The Dansprint fan has been custom developed to provide a resistance characteristic similar to the K1 results. The resistance comparison chart documents this fact. Especially in the speed region of 3 – 5 m/s, which is the dominating kayak speed range for training and competition, the resemblance is outstanding.
Notice that the Dansprint range of settings covers a spectrum of resistance far beyond the actual K1 range. This means that paddlers of all strength levels will be able to adjust the dansprint to give just the right paddle feeling.

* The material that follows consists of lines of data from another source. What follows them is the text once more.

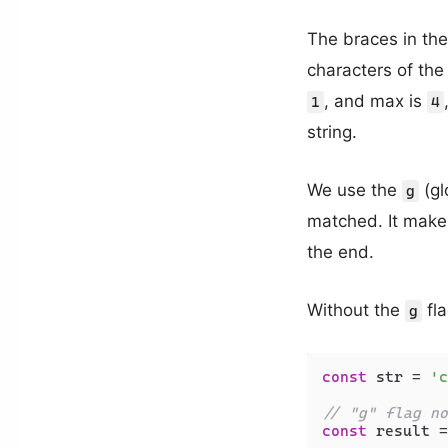
The braces in th
characters of the 
, and max is
1
4
string.
We use the
(gl
g
matched. It makes 
the end.
Without the
fla
g
const
 str = 
'c
// "g" flag no
const
 result =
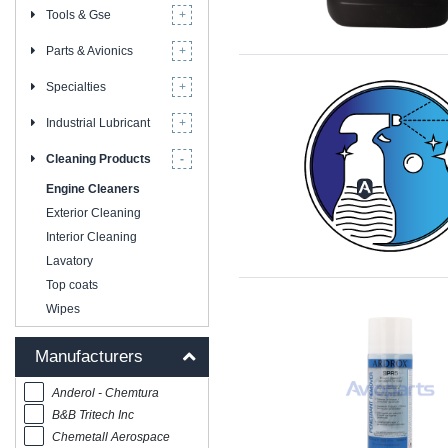
Tools & Gse
Parts & Avionics
Specialties
Industrial Lubricant
Cleaning Products
Engine Cleaners
Exterior Cleaning
Interior Cleaning
Lavatory
Top coats
Wipes
Manufacturers
Anderol - Chemtura
B&B Tritech Inc
Chemetall Aerospace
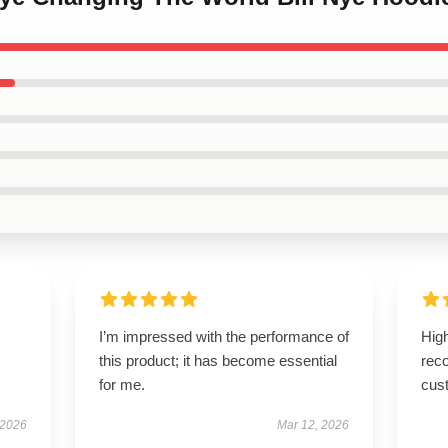
I’m impressed with the performance of
High
this product; it has become essential
rec
for me.
cus
 2026
Mar 12, 2026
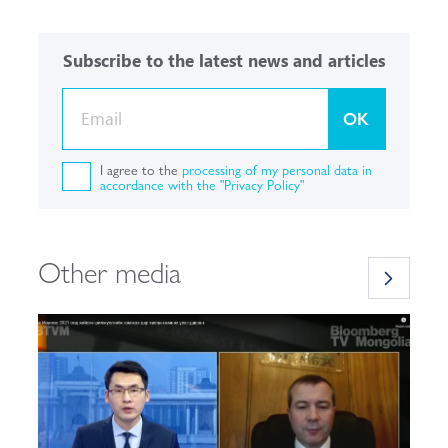
Subscribe to the latest news and articles
OK
I agree to the
processing of my personal data in
accordance with the "Privacy Policy"
Other media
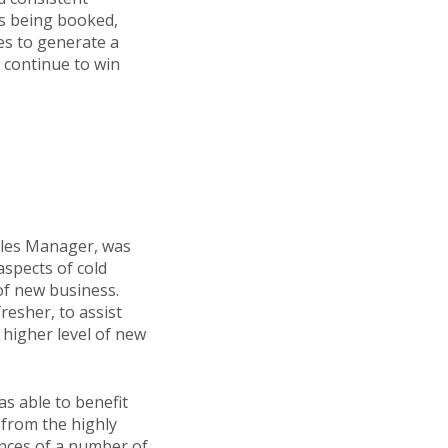
gs being booked,
es to generate a
d continue to win
Sales Manager, was
aspects of cold
 of new business.
resher, to assist
 higher level of new
s able to benefit
 from the highly
ences of a number of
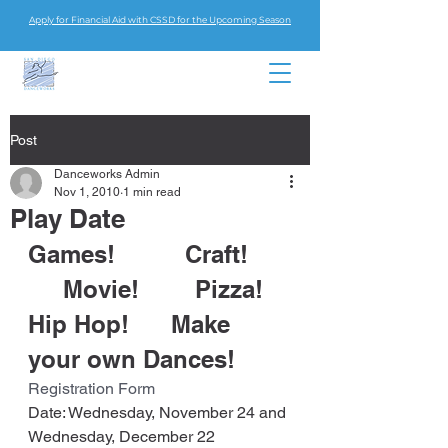
Apply for Financial Aid with CSSD for the Upcoming Season
Post
Danceworks Admin
Nov 1, 2010
1 min read
Play Date
Games!          Craft!    
     Movie!        Pizza!
Hip Hop!      Make 
your own Dances!
Registration Form
Date: Wednesday, November 24 and 
Wednesday, December 22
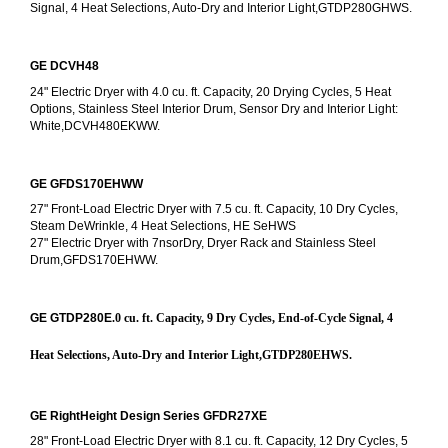
Signal, 4 Heat Selections, Auto-Dry and Interior Light,GTDP280GHWS.
GE DCVH48
24" Electric Dryer with 4.0 cu. ft. Capacity, 20 Drying Cycles, 5 Heat 
Options, Stainless Steel Interior Drum, Sensor Dry and Interior Light: 
White,DCVH480EKWW.
GE GFDS170EHWW
27" Front-Load Electric Dryer with 7.5 cu. ft. Capacity, 10 Dry Cycles, 
Steam DeWrinkle, 4 Heat Selections, HE SeHWS
27" Electric Dryer with 7nsorDry, Dryer Rack and Stainless Steel 
Drum,GFDS170EHWW.
GE GTDP280E
.0 cu. ft. Capacity, 9 Dry Cycles, End-of-Cycle Signal, 4 
Heat Selections, Auto-Dry and Interior Light,GTDP280EHWS.
GE RightHeight Design Series GFDR27XE
28" Front-Load Electric Dryer with 8.1 cu. ft. Capacity, 12 Dry Cycles, 5 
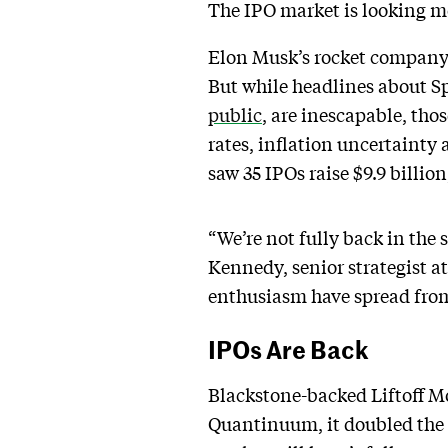
The IPO market is looking mor
Elon Musk’s rocket company 
But while headlines about Sp
public
, are inescapable, tho
rates, inflation uncertainty 
saw 35 IPOs raise $9.9 billio
“We’re not fully back in the
Kennedy, senior strategist a
enthusiasm have spread from
IPOs Are Back
Blackstone-backed Liftoff Mo
Quantinuum, it doubled the 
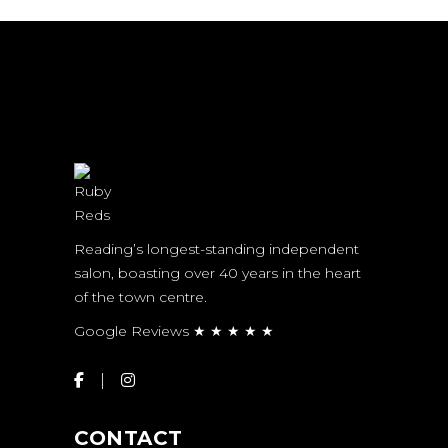
Reading’s longest-standing independent
salon, boasting over 40 years in the heart
of the town centre.
Google Reviews ★ ★ ★ ★ ★
CONTACT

To create the right feeling paddlers will typically want to set the Dansprint to a somewhat harder resistance than is indicated by the resistance comparison chart. This is due to the fact that paddling efficiency is higher on the ergometer than on water.
The Dansprint has a very accurate way of measuring the performance of the athlete.
Many less advanced ergometers will simply measure the rotational speed of the flywheel and from that make a rough assumption of the power developed.
The Dansprint continuously measures the breaking forces on flywheel and keeps track of the kinetic energy stored and is thus able to calculate the power input of the paddler.
The great advantage of this method is that it is totally independent of resistance setting, mechanical wear and environmental factors such as temperature and humidity. It needs no calibration to stay correct, as long as the resistance flywheel is not modified.
The Dansprint uses an "equal power" algorithm to calculate the simulated paddling speed. For each measured point (*) of the stroke the corresponding power input is calculated. This power value is used to lookup in a table, at which speed the simulated K1 would have travelled, provided the same amount of power input. In this lookup the weight of the paddler is taken into account, implicating that a lighter paddler will go faster for the same power input, than a heavy one.
This way of calculating kayak speed is the only consistent method that does not depend on any settings or environmental factors, but only on the kayak model chosen.
The speed lookup table is based on K1 towing tank experiments and thus the actual hydrodynamic drag and wave resistance of the kayak is reflected in the speed obtained.
(*) There is app. 80 points resolution pr. stroke
The Dansprint ¼ -VGA LCD display provides easy readable relevant numeric and graphical information to the athlete while training on the ergometer. The following quantities are updated for each individual stroke.
- Paddling time
- Speed / Power
- Stroke rate / Water-air ration /Max. speed/power
- Heart rate*
- Average speed / power
- Graphic Right / Left power balance or graphic pacer
For the speed values, it is possible to choose from one of several units
- time / 500 m
- time / 1000 m
Also included is a countdown facility, which enables the paddler to record the exact time to travel a certain distance.
The Dansprint computer continuously records the power input values of the last 16 min of paddling. The values can be displayed as a power vs. time graph on the display in order to study details in performance.
* Requires serial interface to polar chest ribbon or similar.